Related to leadership, Drs. Yi, Chen, and He discover that CEO empowering leadership positively affects firm strategic decision comprehensiveness, which can be weakened by top management team's cognitive conflict. Meanwhile CEO directive leadership generates an inverted U-shaped effect on firm strategic decision comprehensiveness, which is positively related to firm performance. Moreover, to examine corporate philanthropy, Dr. Xu and colleagues compare the role of CEO versus CFO and find that CEO organizational identification positively affects corporate philanthropy, whereas the opposite is true for CFO organizational identification. Moreover, the positive influence of CEO organizational identification on corporate philanthropy is weakened by CFO organizational identification, especially when the CFO has a different gender than the CEO, or when the CFO has ownership.

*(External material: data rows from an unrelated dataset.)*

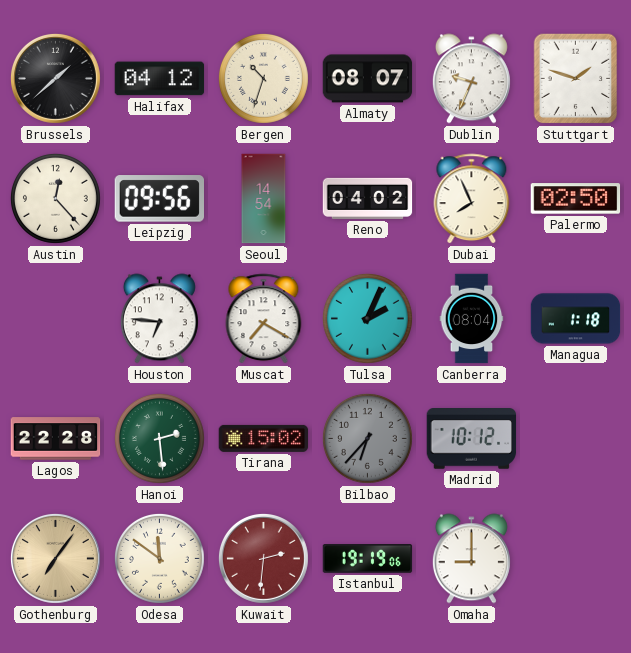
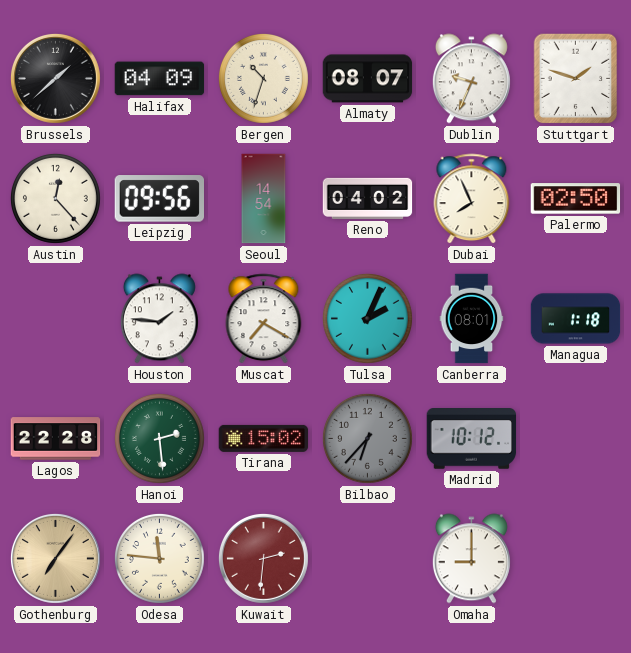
Halifax: 04:12 -> 04:09
Houston: 6:46 -> 1:46
Canberra: 08:04 -> 08:01
Odesa: 11:51 -> 11:46
Istanbul: 19:19 -> none
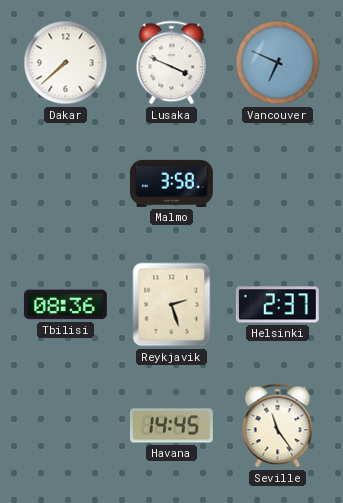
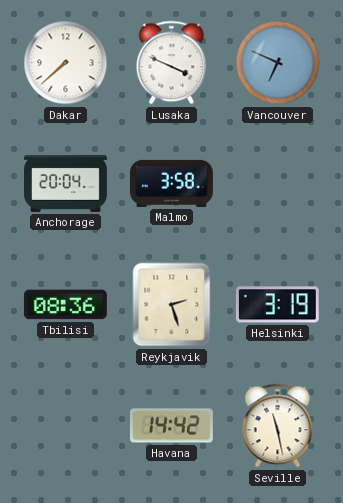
Anchorage: none -> 20:04
Helsinki: 2:37 -> 3:19
Havana: 14:45 -> 14:42
Seville: 11:24 -> 11:28
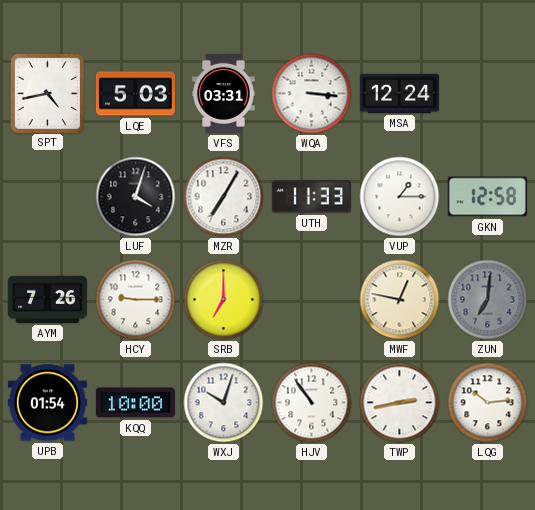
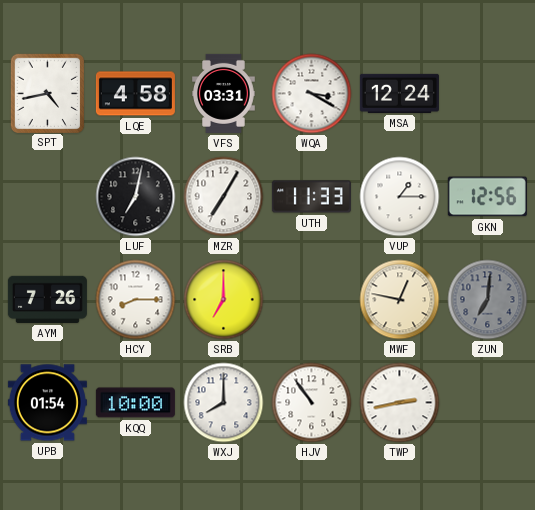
LQE: 5:03 -> 4:58
WQA: 3:16 -> 3:20
LUF: 4:03 -> 7:02
GKN: 12:58 -> 12:56
HCY: 9:15 -> 8:15
WXJ: 10:03 -> 8:00
LQG: 10:14 -> none
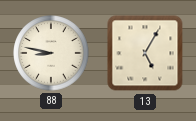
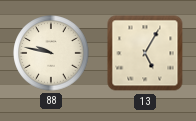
88: 8:47 -> 9:47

This issue also includes two papers on China's advancement in technology. One paper is on the manufacturing industry's technology catch-up, which deconstructs technological learning processes into technology decomposition and technology recombination and proposes a unique ‘ladder-like’ catch-up context. The authors (Chen, Guo, Guo, & Li) find that only technology recombination has a positive relationship with industrial catch-up performance, which is further strengthened by the market ladder. The other paper is on Chinese mobile phone industry. The authors (Shi, Luo, Hou, Rong, & Shi) conducted a longitudinal qualitative study, through which they developed a two-dimensional process model of ecosystem emergence: the temporal dimension that delineates three stages of, and the spatial dimension that highlights an architectural pattern of reciprocities between value chain and resource pool to enable, the ecosystem emergence.

Lastly, this issue features two Dialogue, Debate, and Discussion pieces. First, the essay ‘Solving paradox by increasing technological capacity: A critique of the concept of business model innovation at TikTok’, comments on Yulun Ma and Yue Hu's (2021) recent article ‘Business model innovation and experimentation in transforming economies: ByteDance and TikTok’. The author (Dr. Li) challenges the original authors’ attribution of TikTok's international success to business model innovation; instead, he argues that it is because of ByteDance's increasing technological capacity (a non-location bound algorithm) supported by national policies that helped TikTok overcome three major hurdles facing emerging market firms pursuing internationalization, namely, liability of foreignness, liability of origin, and paradoxical tension between global integration and local responsiveness. Second, Dr. Tucci comments on both Li (2022) and Ma and Hu (2021) by exploring the different ways that business models and business model innovation are defined in management research.

I truly hope that you find these papers insightful. I also hope that you are inspired by MOR's new mission and initiatives!

Happy Chinese New Year of the Tiger, everyone!